◆ Work instruction ◆
Among the entries below, find every line that has "services" and pull it out.

◆ Provided data ◆

▶

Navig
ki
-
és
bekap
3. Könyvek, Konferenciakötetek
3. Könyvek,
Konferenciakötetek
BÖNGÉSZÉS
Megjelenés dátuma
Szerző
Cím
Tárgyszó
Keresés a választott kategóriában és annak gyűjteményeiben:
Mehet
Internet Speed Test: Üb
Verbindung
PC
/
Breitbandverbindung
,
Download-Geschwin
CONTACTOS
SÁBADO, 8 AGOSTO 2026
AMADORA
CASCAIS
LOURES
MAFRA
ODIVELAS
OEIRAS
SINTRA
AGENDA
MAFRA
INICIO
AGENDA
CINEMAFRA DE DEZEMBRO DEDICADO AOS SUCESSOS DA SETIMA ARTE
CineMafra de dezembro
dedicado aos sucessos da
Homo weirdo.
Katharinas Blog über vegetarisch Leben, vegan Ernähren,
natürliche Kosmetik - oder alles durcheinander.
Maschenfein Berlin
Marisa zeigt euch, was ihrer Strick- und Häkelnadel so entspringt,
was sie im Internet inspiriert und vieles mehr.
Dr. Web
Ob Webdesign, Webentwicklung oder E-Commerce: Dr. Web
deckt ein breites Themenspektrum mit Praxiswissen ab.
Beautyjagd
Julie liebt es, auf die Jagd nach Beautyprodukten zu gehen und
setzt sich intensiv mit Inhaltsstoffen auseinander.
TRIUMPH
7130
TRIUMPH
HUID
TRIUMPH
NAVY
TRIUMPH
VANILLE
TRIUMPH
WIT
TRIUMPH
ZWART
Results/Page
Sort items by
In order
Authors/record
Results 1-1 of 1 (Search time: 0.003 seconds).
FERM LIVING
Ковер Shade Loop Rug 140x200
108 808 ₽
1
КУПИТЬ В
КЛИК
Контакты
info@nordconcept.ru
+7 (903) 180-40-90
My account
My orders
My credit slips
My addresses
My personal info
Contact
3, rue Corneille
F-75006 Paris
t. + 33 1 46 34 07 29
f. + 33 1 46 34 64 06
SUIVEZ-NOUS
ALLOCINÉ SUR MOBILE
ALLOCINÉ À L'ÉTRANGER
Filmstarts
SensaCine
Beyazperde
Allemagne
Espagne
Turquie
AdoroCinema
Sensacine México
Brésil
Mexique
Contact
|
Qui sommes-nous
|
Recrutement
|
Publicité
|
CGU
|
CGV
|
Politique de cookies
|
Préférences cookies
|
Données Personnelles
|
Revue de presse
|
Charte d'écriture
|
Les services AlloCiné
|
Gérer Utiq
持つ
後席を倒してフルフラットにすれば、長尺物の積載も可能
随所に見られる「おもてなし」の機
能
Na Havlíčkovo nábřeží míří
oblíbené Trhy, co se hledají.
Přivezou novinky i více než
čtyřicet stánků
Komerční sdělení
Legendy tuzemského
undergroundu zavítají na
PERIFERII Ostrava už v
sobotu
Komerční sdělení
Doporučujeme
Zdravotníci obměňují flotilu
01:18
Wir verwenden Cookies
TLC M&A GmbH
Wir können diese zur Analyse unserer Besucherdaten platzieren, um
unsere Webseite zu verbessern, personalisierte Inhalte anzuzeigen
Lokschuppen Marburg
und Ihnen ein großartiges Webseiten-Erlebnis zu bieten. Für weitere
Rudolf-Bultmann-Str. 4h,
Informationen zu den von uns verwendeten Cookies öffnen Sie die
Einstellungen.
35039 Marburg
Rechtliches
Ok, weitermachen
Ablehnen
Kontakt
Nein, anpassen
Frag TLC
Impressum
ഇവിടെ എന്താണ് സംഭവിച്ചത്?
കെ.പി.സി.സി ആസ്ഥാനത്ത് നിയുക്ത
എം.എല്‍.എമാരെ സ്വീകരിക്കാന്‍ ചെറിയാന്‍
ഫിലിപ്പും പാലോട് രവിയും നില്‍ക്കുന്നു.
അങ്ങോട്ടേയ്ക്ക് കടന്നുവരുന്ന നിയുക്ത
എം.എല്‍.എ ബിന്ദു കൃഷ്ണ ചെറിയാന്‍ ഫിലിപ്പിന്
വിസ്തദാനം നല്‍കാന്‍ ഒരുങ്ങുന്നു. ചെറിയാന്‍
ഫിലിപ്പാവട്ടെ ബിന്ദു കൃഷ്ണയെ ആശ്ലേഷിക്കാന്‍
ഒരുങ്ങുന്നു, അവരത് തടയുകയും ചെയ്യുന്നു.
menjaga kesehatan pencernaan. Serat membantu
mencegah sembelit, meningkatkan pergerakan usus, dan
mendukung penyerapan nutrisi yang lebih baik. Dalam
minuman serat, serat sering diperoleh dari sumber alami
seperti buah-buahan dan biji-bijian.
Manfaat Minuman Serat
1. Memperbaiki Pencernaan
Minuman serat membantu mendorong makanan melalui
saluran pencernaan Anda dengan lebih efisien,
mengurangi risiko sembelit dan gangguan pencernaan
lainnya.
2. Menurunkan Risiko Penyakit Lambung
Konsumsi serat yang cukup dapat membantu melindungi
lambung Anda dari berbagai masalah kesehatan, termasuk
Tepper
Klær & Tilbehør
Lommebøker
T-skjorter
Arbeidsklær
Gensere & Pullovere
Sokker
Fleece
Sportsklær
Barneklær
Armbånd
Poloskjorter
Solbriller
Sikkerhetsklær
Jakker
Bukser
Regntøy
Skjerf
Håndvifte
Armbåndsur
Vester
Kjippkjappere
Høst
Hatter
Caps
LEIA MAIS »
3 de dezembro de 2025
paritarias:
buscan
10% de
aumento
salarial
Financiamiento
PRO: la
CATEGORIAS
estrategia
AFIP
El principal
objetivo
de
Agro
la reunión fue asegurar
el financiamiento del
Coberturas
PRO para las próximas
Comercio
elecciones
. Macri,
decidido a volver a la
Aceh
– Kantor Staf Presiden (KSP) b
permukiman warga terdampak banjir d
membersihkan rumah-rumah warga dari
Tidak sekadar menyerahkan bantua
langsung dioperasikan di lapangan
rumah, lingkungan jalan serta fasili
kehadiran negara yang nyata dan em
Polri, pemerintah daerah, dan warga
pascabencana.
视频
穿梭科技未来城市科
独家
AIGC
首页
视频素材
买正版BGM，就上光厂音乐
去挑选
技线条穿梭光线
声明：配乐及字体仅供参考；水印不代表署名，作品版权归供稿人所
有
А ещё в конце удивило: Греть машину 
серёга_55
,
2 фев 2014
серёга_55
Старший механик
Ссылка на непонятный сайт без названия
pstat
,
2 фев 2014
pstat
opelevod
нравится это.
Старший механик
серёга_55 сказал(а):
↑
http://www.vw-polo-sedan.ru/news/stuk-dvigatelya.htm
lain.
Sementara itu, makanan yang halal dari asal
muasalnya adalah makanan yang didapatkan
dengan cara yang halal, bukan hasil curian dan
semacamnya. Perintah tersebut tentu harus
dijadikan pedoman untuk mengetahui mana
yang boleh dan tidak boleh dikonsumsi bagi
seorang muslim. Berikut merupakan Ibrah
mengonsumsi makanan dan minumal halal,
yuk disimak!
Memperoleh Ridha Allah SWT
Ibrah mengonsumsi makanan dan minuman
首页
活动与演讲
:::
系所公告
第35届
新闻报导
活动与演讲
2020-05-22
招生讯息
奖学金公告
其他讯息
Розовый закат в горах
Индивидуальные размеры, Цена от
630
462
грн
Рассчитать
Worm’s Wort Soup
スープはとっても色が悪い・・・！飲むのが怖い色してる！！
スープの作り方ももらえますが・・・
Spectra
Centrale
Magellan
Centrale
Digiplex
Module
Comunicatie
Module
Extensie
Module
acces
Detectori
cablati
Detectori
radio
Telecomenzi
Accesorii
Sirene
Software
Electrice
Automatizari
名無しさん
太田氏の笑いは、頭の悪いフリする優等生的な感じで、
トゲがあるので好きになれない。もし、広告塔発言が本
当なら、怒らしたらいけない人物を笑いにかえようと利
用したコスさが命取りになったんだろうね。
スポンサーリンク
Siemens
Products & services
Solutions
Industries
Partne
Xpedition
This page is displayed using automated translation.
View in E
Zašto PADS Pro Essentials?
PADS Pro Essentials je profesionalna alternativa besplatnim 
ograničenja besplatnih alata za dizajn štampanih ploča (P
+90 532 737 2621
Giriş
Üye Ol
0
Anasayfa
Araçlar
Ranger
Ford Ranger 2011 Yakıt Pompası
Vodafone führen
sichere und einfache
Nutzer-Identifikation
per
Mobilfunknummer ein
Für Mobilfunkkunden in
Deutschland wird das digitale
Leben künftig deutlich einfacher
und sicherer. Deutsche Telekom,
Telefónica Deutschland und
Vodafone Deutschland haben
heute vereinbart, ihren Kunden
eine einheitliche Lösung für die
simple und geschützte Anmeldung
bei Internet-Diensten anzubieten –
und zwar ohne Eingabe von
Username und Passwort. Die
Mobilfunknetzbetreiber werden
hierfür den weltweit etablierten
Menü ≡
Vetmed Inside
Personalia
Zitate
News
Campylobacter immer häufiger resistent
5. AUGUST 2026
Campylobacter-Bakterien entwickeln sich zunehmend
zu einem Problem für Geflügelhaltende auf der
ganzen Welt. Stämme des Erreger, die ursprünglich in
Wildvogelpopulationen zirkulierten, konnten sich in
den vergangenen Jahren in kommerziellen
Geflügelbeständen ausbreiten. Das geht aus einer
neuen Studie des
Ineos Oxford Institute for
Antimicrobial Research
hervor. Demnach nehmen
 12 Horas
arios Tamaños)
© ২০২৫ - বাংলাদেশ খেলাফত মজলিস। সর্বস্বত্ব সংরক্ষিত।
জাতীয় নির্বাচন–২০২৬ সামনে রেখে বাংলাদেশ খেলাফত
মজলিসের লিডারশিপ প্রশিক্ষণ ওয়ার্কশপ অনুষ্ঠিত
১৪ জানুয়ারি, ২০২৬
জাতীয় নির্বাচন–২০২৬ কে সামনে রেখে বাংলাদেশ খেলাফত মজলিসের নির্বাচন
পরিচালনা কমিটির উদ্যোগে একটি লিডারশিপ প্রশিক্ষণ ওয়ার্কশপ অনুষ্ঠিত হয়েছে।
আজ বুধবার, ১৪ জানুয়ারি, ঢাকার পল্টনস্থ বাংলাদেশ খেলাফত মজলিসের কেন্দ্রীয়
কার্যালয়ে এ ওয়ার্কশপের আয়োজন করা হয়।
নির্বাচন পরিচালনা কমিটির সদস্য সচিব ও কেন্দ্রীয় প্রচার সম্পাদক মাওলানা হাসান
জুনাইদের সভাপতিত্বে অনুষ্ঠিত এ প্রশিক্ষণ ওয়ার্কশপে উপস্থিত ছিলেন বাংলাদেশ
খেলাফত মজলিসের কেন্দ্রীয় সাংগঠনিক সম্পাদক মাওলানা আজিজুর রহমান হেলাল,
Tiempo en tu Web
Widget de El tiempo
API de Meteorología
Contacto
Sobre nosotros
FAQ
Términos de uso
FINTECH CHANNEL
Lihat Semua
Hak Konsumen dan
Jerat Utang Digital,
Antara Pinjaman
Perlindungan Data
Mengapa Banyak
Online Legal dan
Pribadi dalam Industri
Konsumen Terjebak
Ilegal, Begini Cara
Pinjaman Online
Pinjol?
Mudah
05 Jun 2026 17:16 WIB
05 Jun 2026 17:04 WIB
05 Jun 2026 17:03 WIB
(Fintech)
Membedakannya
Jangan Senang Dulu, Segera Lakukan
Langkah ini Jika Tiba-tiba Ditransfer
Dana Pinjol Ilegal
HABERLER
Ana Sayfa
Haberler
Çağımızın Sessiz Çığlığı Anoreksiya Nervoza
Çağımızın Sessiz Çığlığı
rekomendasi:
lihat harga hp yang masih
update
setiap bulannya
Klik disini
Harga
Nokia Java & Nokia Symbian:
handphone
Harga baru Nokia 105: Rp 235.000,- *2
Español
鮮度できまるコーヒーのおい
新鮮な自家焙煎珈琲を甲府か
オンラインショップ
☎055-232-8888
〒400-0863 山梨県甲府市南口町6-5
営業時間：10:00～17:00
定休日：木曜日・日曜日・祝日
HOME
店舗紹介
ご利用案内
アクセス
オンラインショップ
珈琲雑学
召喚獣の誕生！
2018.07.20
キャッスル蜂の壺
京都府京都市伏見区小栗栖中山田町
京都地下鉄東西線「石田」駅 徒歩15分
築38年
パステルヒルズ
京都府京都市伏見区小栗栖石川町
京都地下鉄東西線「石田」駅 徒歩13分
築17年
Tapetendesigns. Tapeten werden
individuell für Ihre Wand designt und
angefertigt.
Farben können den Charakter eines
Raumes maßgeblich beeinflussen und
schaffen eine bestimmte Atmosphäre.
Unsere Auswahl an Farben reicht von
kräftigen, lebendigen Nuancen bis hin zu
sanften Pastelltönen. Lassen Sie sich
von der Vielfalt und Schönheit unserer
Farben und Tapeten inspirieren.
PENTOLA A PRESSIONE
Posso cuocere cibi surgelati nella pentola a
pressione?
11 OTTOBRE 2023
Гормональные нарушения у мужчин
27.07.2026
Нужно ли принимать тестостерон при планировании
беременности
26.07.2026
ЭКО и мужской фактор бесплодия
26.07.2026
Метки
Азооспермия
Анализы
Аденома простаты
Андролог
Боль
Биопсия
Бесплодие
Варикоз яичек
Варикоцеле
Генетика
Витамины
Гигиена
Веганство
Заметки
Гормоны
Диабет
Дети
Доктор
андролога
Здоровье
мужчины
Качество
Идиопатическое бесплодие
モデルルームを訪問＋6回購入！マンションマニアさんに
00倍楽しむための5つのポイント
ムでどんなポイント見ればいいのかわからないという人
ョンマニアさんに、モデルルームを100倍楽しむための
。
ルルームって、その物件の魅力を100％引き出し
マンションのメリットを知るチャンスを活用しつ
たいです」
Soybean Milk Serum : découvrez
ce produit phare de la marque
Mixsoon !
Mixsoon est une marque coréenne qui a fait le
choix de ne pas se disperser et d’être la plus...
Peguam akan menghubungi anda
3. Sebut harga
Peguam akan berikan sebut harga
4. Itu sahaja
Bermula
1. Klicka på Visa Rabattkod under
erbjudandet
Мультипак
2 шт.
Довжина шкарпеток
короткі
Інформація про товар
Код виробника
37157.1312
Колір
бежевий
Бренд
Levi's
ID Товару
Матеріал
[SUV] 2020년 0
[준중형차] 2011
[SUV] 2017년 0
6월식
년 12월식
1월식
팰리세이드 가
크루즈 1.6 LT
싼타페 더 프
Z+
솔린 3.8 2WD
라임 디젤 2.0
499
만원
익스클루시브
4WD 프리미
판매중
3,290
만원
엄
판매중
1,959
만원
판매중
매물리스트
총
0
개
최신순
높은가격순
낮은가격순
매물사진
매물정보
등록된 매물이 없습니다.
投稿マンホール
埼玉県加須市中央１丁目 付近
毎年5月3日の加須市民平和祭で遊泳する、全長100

◀

◆ Task result ◆
Les services AlloCiné
Products & services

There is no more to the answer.